Most of the Southern California Kidder Mathews executives GlobeSt. asked pointed to industrial as the property type more likely to trade when portfolio deal volume returns, followed by multifamily, self-storage, and retail. Industrial portfolios will continue to be sold direct to investment firms such as Prologis and Rexford, Evans notes. Rick Putnam, Kidder Mathews EVP in Orange County, has a different property type in mind though: “Primarily office, which is becoming more of a specialty niche due to ongoing capital requirements.”
Peter Quinn, SVP in Kidder Mathews’ San Diego office, sees lenders working with borrowers to minimize defaults when the wave of loan maturities comes. Putnam expects some large sales of Class B and C product as liquidity returns, “but these lumpy maturities are dealt with.” Evans asserts that new construction properties in markets that have been overbuilt, i.e., many of the Sunbelt states, will see some distress and lowering of values due to supply and demand imbalance. In markets short on supply, portfolio residential sales will continue to see high demand and strong pricing from investors.

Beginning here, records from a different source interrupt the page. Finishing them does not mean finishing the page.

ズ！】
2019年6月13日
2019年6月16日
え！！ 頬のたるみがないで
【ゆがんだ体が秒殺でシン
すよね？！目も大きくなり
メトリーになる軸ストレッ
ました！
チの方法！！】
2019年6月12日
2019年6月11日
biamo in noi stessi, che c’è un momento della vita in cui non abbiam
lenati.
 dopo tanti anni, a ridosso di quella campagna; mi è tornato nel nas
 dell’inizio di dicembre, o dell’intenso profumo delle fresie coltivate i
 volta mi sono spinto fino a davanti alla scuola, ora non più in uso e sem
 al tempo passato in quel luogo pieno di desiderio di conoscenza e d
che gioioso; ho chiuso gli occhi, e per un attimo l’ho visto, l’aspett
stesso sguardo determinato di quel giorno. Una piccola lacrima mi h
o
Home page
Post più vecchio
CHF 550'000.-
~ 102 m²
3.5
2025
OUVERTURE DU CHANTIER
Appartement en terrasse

“Regarding the wave of low maturities expected into 2024 and 2025, the view here is that with the exception of office product, other commercial real estate assets will be insulated from widespread distress,” Evans adds. “There is always investor demand to buy multifamily, retail, and especially industrial, particularly at a discount.”

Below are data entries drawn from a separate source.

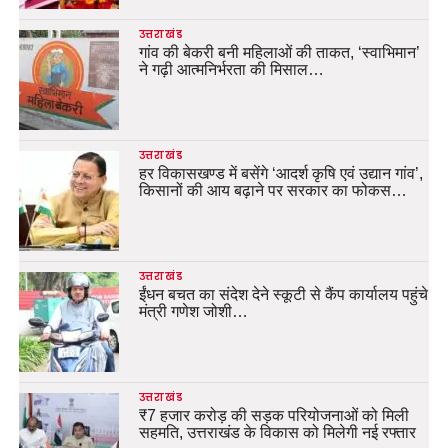
उत्तराखंड
गांव की बेकरी बनी महिलाओं की ताकत, ‘स्वाभिमान’
ने गढ़ी आत्मनिर्भरता की मिसाल…
उत्तराखंड
हर विकासखण्ड में बसेंगे ‘आदर्श कृषि एवं उद्यान गांव’,
किसानों की आय बढ़ाने पर सरकार का फोकस…
उत्तराखंड
ईंधन बचत का संदेश देने स्कूटी से कैंप कार्यालय पहुंचे
मंत्री गणेश जोशी…
उत्तराखंड
₹7 हजार करोड़ की सड़क परियोजनाओं को मिली
सहमति, उत्तराखंड के विकास को मिलेगी नई रफ्तार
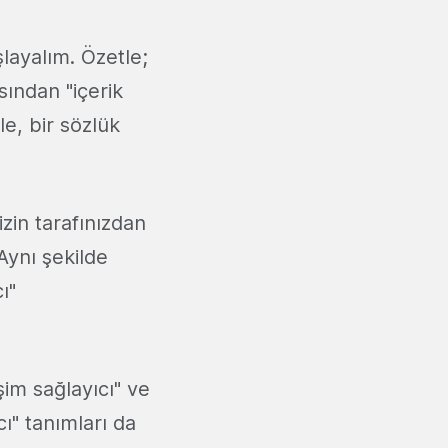
şlayalım. Özetle;
sından "içerik
le, bir sözlük
sizin tarafınızdan
Aynı şekilde
ı"
işim sağlayıcı" ve
cı" tanımları da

Rates & Pricing Expectations
Expect interest rates to be lower by the third quarter, settling in the 5.5% to 6.0% range and holding steady for 24 months after that, according to Quinn. Putnam maintains that expectations for lower rates will support a hold mentality by investors as values will recover with even the most modest cuts by the Fed. Overall transaction volume will pick up from 2023 lows, but not bounce back to the high levels seen in 2021 and 2022.

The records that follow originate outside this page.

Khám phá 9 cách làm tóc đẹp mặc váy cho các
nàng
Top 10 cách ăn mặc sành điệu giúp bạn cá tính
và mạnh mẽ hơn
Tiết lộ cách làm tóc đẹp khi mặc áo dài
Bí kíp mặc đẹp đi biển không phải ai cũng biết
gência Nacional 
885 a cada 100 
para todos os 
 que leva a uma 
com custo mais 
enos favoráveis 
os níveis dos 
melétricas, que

Pricing uncertainty will “dissolve” during the last half of the year after interest rate stabilization, Quinn says. Yet, Putnam expects the policy uncertainty of the election cycle to add to the pricing unpredictability.
Portfolio Deal Outlook
Portfolio deals will become more prevalent, but not like during the Great Financial Crisis, says Putnam.
“Portfolio transactions will only come back in Los Angeles if they are in some form of distress, if they’re in special-service receivership or foreclosure, which is a mechanism of the passing of measure ULA, the additional transfer tax on property sales above $5 and $10 million,” Evans says.
Putnam expects there to be “tactical transactions for reallocation purposes,” but limited wholesale deals to mostly B and C product. He adds, “Some investors will shed office product that has become non-durable, but apartments, industrial, and retail will be held.”